**REQUIRED ACTION**
Return every line below in which "dịch" appears.

(Data excerpts)
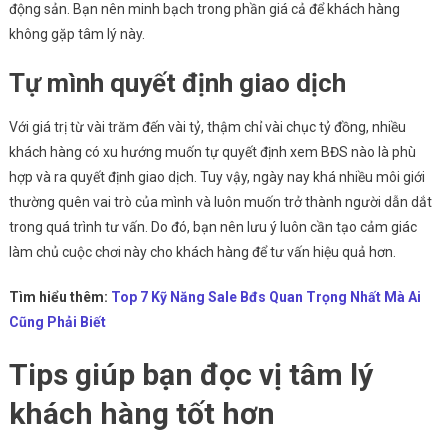
động sản. Bạn nên minh bạch trong phần giá cả để khách hàng
không gặp tâm lý này.
Tự mình quyết định giao dịch
Với giá trị từ vài trăm đến vài tỷ, thậm chỉ vài chục tỷ đồng, nhiều
khách hàng có xu hướng muốn tự quyết định xem BĐS nào là phù
hợp và ra quyết định giao dịch. Tuy vậy, ngày nay khá nhiều môi giới
thường quên vai trò của mình và luôn muốn trở thành người dẫn dắt
trong quá trình tư vấn. Do đó, bạn nên lưu ý luôn cần tạo cảm giác
làm chủ cuộc chơi này cho khách hàng để tư vấn hiệu quả hơn.
Tìm hiểu thêm:
Top 7 Kỹ Năng Sale Bđs Quan Trọng Nhất Mà Ai
Cũng Phải Biết
Tips giúp bạn đọc vị tâm lý
khách hàng tốt hơn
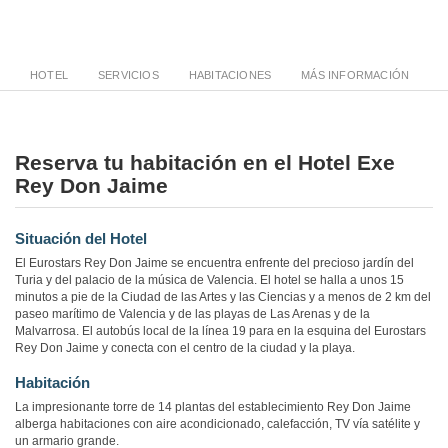
HOTEL
SERVICIOS
HABITACIONES
MÁS INFORMACIÓN
Reserva tu habitación en el Hotel Exe
Rey Don Jaime
Situación del Hotel
El Eurostars Rey Don Jaime se encuentra enfrente del precioso jardín del
Turia y del palacio de la música de Valencia. El hotel se halla a unos 15
minutos a pie de la Ciudad de las Artes y las Ciencias y a menos de 2 km del
paseo marítimo de Valencia y de las playas de Las Arenas y de la
Malvarrosa. El autobús local de la línea 19 para en la esquina del Eurostars
Rey Don Jaime y conecta con el centro de la ciudad y la playa.
Habitación
La impresionante torre de 14 plantas del establecimiento Rey Don Jaime
alberga habitaciones con aire acondicionado, calefacción, TV vía satélite y
un armario grande.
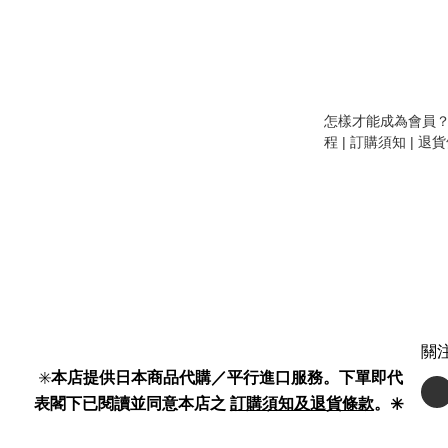
怎樣才能成為會員？ 
程 | 訂購須知 | 退
關
✳️
本店提供日本商品代購／平行進口服務。下單即代
表閣下已閱讀並同意本店之
訂購須知及退貨條款
。✳️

**EXERCISE RESULT**
Tự mình quyết định giao dịch
hợp và ra quyết định giao dịch. Tuy vậy, ngày nay khá nhiều môi giới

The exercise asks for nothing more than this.